** Directions **
Identify the line that contains "Votre affiche ici (265, 1257)" in the material. Output it and every line after it, unchanged, through the end.

** Records provided **
-*-*-

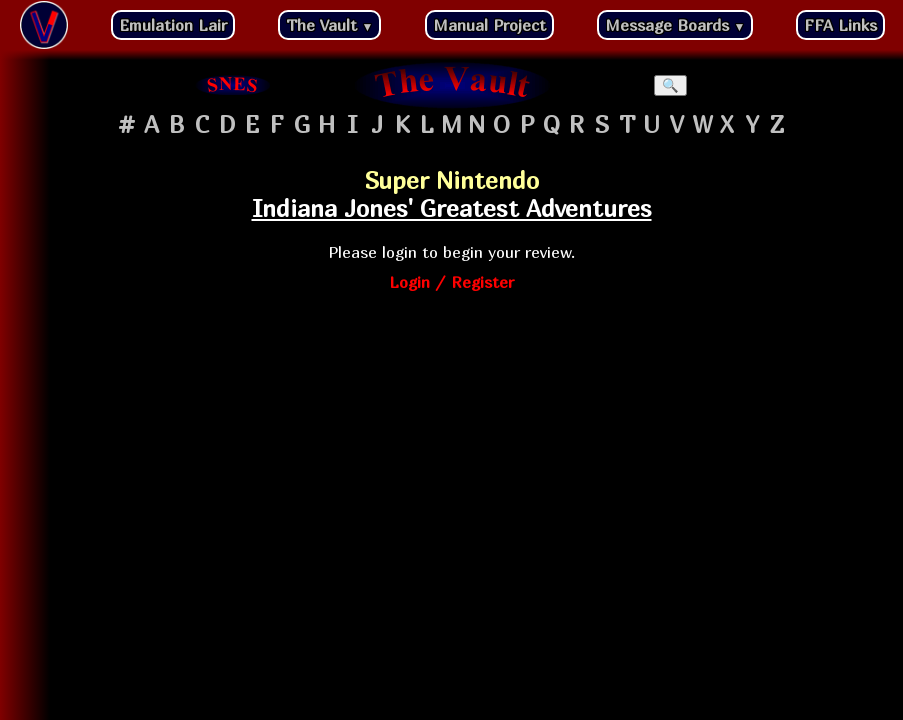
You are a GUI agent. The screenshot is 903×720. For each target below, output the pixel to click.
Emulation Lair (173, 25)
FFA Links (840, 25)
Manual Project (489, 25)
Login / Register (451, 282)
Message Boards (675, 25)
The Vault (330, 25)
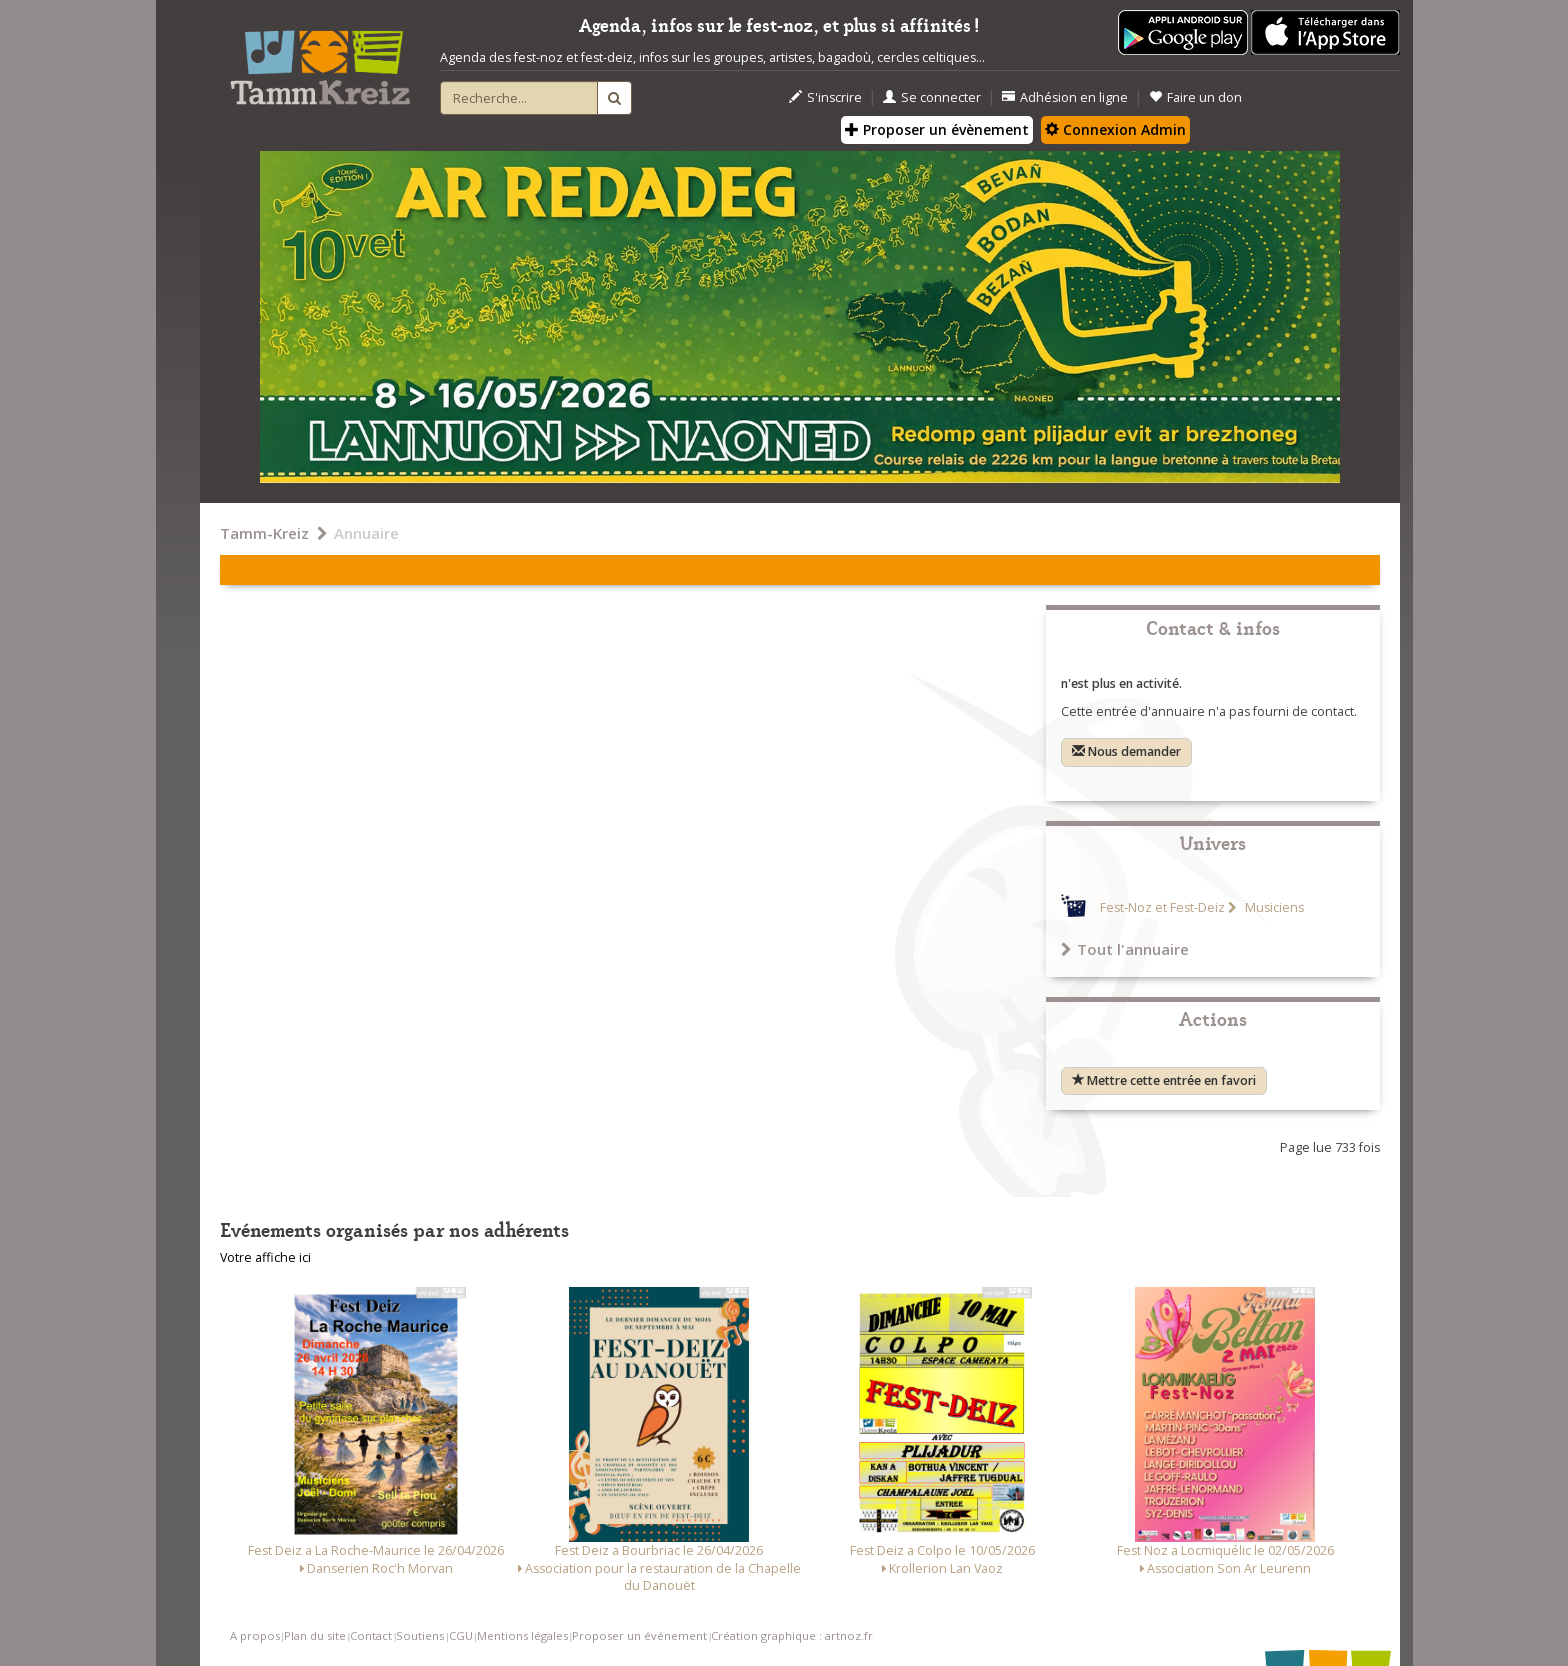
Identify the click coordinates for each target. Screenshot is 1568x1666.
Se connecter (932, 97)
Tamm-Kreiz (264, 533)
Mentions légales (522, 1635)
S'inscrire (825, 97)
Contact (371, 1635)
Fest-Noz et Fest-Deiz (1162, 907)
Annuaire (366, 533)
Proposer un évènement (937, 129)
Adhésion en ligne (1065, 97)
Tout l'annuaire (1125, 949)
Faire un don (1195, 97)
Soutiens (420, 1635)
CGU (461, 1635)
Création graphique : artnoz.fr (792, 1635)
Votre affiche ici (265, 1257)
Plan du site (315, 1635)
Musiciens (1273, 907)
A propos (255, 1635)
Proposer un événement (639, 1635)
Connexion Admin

-*-*-

** Answer space **
Votre affiche ici (265, 1257)
Plan du site (315, 1635)
Musiciens (1273, 907)
A propos (255, 1635)
Proposer un événement (639, 1635)
Connexion Admin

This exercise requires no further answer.